Christina Montana's decision to preserve her eggs when her cancer flared out of remission.
Every year, nearly 75,000 children, adolescents and young adults are diagnosed with cancer in the United States. More than ever, young cancer survivors can look forward to the future. Reproductive health issues — including the ability to have healthy pregnancies and children, prevent unintended pregnancies, and manage menopause or testicular failure — are all important to young cancer survivors.
At UC San Diego Health, we believe reproductive health care is important for every young cancer patient at every stage of the cancer journey.
We help young survivors meet their reproductive health needs with:
- Timely and comprehensive counseling before your cancer treatment. We help you safely navigate through fertility preservation treatments
- Reproductive health care to address fertility, contraception, sexual health, and menopause or testicular issues
- Resources for patients and health care providers who seek up-to-date fertility preservation information
- Opportunities to participate in clinical research to improve reproductive health in cancer survivorship
Patients facing cancer therapy have effective options to preserve their fertility. In most cases, decisions about fertility preservation are best made before treatment begins. We understand the urgency of these decisions and are available to see patients on short notice.
Services for Females
+ Expand All
Meet with a reproductive specialist to talk about your individual infertility risks, learn about fertility preservation options, learn about safe methods to prevent pregnancy, and make a decision on whether to undergo fertility preservation and/or birth control procedures.
This is an option for girls and young women who have started puberty. Over about two weeks, a patient goes through ovarian stimulation, which ends in a minimally invasive surgery to remove oocytes (egg cells). These unfertilized eggs may be frozen (oocyte banking) or fertilized and frozen (embryo banking) for the future. Cancer treatment can begin the day after the oocytes are retrieved.
For families with hereditary cancer gene mutations, pre-implantation genetic testing for single gene defects can be performed on an embryo before it is transferred to the woman. This greatly reduces the risk of transmission to the baby. PGT can only be performed on embryos.
For patients who will receive radiation of the abdomen or pelvis, it may be possible to move the ovaries surgically out of the field of radiation (ovarian transposition). Some other procedures may help patients with early stage gynecologic cancer save their reproductive organs during cancer surgery.
For patients with breast cancer and sometimes other types of cancer, a class of medications called GnRH agonists can be given during chemotherapy to suppress ovarian function. In breast cancer survivors, this can increase the possibility of giving birth after cancer treatment.
One ovary or part of one ovary is removed through a minor surgical procedure called laparoscopy and the outer surface (cortex) is frozen in strips for later use. This may be the best option for females who must start their treatments immediately, or for those who have not yet reached puberty.
To prevent damage during radiation therapy, a protective cover is placed over the body to shield parts of the reproductive system such as the ovaries and uterus.
Services for Males
+ Expand All
Meet with a reproductive specialist to talk about your individual infertility risks, learn about fertility preservation options, and make a decision on whether to undergo fertility preservation procedures.
Sperm is generally collected via masturbation but may be collected through surgery. The sperm is stored and may be used for intrauterine inseminations or in vitro fertilization in the future.
In this experimental procedure, testicular tissue is removed through minor surgery and frozen for later use. Although this option is experimental, it may be the best option for males after puberty.
Reproductive Health after Cancer Treatment
After completing cancer treatment, young cancer survivors may have questions about their reproductive health, such as:
- Is it safe to become pregnant after cancer?

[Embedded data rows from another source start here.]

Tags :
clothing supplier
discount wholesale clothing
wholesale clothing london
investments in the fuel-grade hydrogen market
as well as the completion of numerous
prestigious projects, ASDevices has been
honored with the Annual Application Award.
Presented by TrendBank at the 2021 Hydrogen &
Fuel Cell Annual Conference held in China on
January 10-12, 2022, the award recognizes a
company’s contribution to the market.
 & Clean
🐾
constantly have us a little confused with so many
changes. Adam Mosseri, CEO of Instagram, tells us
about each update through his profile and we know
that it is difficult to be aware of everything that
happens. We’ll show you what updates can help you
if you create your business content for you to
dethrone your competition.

- What type of birth control is best for my situation?
- Will my kids be healthy?
- What do I do about hot flashes?
- What do I do if I have premature ovarian insufficiency or testicular failure?
- How can I improve my sexual health?
Because reproductive risks vary by person, we recommend periodic follow-up with reproductive specialists to discuss these questions and to manage your reproductive health.

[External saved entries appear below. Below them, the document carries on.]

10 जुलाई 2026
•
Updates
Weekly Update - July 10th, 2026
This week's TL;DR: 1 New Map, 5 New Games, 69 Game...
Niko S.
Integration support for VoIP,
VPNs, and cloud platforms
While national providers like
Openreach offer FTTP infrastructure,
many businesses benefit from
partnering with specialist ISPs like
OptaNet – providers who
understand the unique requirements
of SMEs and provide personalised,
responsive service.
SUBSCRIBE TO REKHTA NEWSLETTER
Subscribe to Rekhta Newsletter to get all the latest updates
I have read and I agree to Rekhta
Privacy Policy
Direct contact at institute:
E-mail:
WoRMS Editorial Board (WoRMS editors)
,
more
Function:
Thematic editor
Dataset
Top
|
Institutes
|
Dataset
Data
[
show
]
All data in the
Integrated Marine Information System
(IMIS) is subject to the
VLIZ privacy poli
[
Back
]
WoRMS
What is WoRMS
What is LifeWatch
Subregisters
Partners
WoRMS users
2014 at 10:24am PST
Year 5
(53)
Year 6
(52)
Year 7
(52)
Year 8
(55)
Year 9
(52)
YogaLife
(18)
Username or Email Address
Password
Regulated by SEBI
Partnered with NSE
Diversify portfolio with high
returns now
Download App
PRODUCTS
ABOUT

Insurance coverage for fertility preservation before fertility-threatening treatments is improving throughout the U.S., including recent legislation in California. Our team has expertise to help you understand your insurance coverage for reproductive health care.
Alliance for Fertility Preservation is a non-profit organization that provides information and resources focused on fertility preservation in cancer survivors.
Save My Fertility is an online fertility preservation toolkit for adults, parents of children with cancer, and providers.